Após medir a pressão do camarada o médico prossegue:

- Sua pressão está 12 por 8. Normal. O que o levou a procurar um cardiologista?

- Uê, mas eu pensei que o senhor fosse médico de coração!

- E sou. Cardiologista é médico de coração. O que eu quero saber é como está o seu coração. Tem sentido alguma dor no peito, ultimamente?

- Tenho sim, doutor. Mas se o senhor não se importa eu preferia nem falar desse assunto não, não sabe. Pois desde que a Mercedes me largou meu coração ficou em frangalhos, meu peito parece que vai explodir. Foi um golpe muito violento mesmo. O senhor não imagina ....

- Peraí, meu senhor, peraí. Eu estou me referindo a dor física, e não sentimental.

- Ah, tá. Isso eu nunca tive não senhor, graças a Deus.

- Alguém na família tem quadro de doença cardíaca?

- Isso aí eu não sei dizer não, mas se tem é a minha irmã mais velha. A casa dela é quadro pra tudo quanto é parede.

- Alguém na sua família já morreu de problema de coração?

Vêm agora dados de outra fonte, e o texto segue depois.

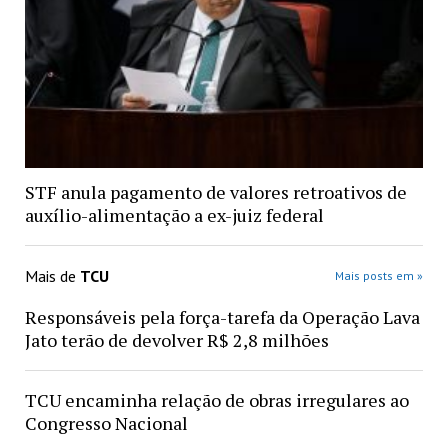
STF anula pagamento de valores retroativos de
auxílio-alimentação a ex-juiz federal
Mais de
TCU
Mais posts em »
Responsáveis pela força-tarefa da Operação Lava
Jato terão de devolver R$ 2,8 milhões
TCU encaminha relação de obras irregulares ao
Congresso Nacional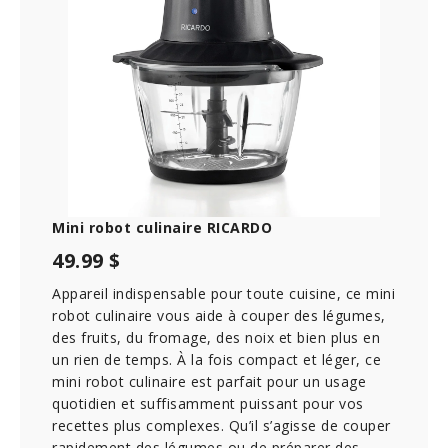
Mini robot culinaire RICARDO
49.99 $
Appareil indispensable pour toute cuisine, ce mini
robot culinaire vous aide à couper des légumes,
des fruits, du fromage, des noix et bien plus en
un rien de temps. À la fois compact et léger, ce
mini robot culinaire est parfait pour un usage
quotidien et suffisamment puissant pour vos
recettes plus complexes. Qu’il s’agisse de couper
rapidement des légumes ou de préparer des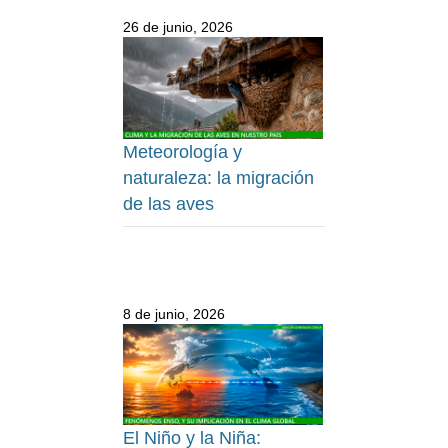
26 de junio, 2026
Meteorología y
naturaleza: la migración
de las aves
8 de junio, 2026
El Niño y la Niña: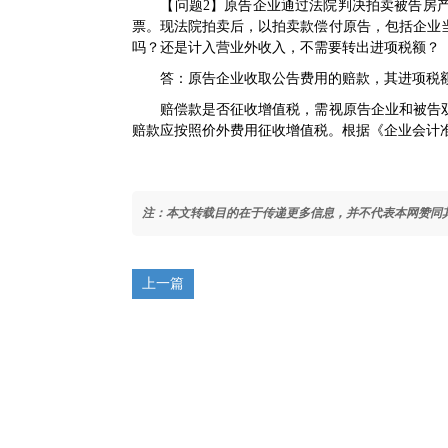
【问题2】原告企业通过法院判决拍卖被告房产
票。现法院拍卖后，以拍卖款偿付原告，包括企业
吗？还是计入营业外收入，不需要转出进项税额？
答：原告企业收取公告费用的赔款，其进项税额
赔偿款是否征收增值税，需视原告企业和被告双
赔款应按照价外费用征收增值税。根据《企业会计
注：本文转载目的在于传递更多信息，并不代表本网赞同
上一篇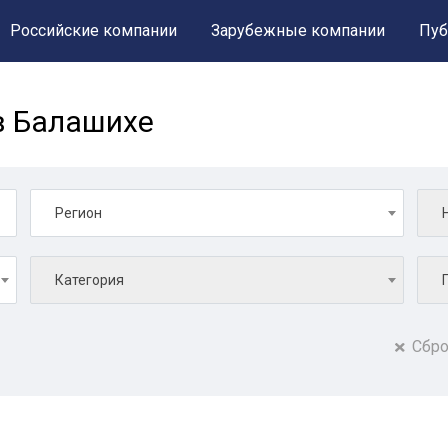
Российские компании
Зарубежные компании
Пуб
в Балашихе
Регион
Категория
Сбро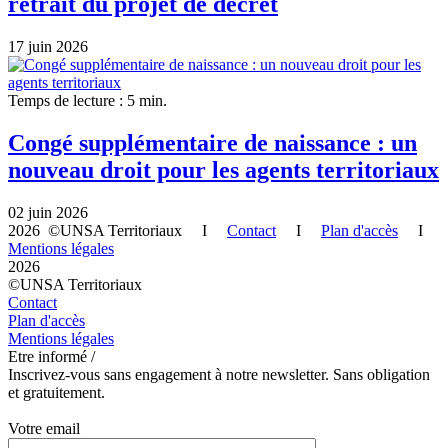
retrait du projet de décret
17 juin 2026
Temps de lecture : 5 min.
Congé supplémentaire de naissance : un
nouveau droit pour les agents territoriaux
02 juin 2026
2026 ©UNSA Territoriaux I
Contact
I
Plan d'accès
I
Mentions légales
2026
©UNSA Territoriaux
Contact
Plan d'accès
Mentions légales
Etre informé /
Inscrivez-vous sans engagement à notre newsletter. Sans obligation
et gratuitement.
Votre email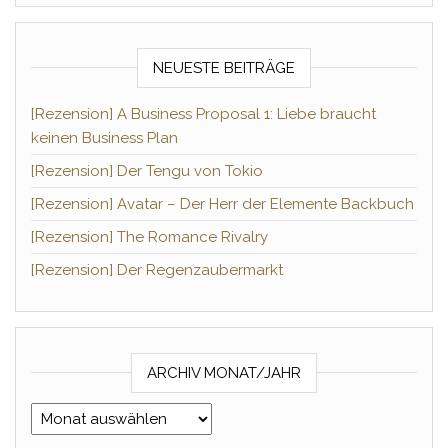
NEUESTE BEITRÄGE
[Rezension] A Business Proposal 1: Liebe braucht
keinen Business Plan
[Rezension] Der Tengu von Tokio
[Rezension] Avatar – Der Herr der Elemente Backbuch
[Rezension] The Romance Rivalry
[Rezension] Der Regenzaubermarkt
ARCHIV MONAT/JAHR
Archiv Monat/Jahr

- Nunca. Do lado do meu pai, que Deus o tenha, o pessoal costuma morrer mais é de enfarte. Ele mesmo, coitado, morreu assim, com menos de 50 anos. Já pelo lado da mamãe o que mata mais é atropelamento. É que vovó mora perto da Dutra.

- Enfarte do lado paterno, certo. O senhor é alérgico?

- Não, não, sou paulista, de Pindamonhangaba, num dá pra perceber pelo sotaque?

- Até que dá sim, mas quando o senhor era pequeno, lá em Pinda, tinha alguma coisa que o senhor comesse que lhe dava alguma reação na pele, coceira, vermelhidão, inchaço...

- Nadica.

- O senhor já fez algum eletrocardiograma?

- Não.

- Pois eu vou pedir ao senhor que faça um e traga para eu ver.

- O doutor vai me desculpar, não é má vontade minha não, mas o senhor vai ter que pedir isso pra outra pessoa, porque, como eu disse, eu nunca fiz isso, não sei fazer, e pra te ser sincero, não sei nem o que é.

- É um exame, e não se preocupe, não é o senhor que vai fazer não, vão fazer no senhor. Mas deixa eu insistir numa coisa: por que foi que o senhor veio se consultar comigo?

- Ah, é porque lá na firma, quando a gente “intéra” a minha idade, eles mandam a gente pra tudo quanto é médico. Pro senhor ter uma idéia, eu ainda vou ter que ir ainda a um médico de vista, um de pele, um de ouvido e um de coluna. O senhor não tem aí uns médicos bons, amigos do senhor, pra me indicar não?

- Médicos bons, amigos meus, eu até que tenho alguns, sim. Mas se o senhor me permite eu tenho aqui uns outros “colegas” que eu prefiro indicar para o senhor. Um minutinho só que eu anoto o nome deles.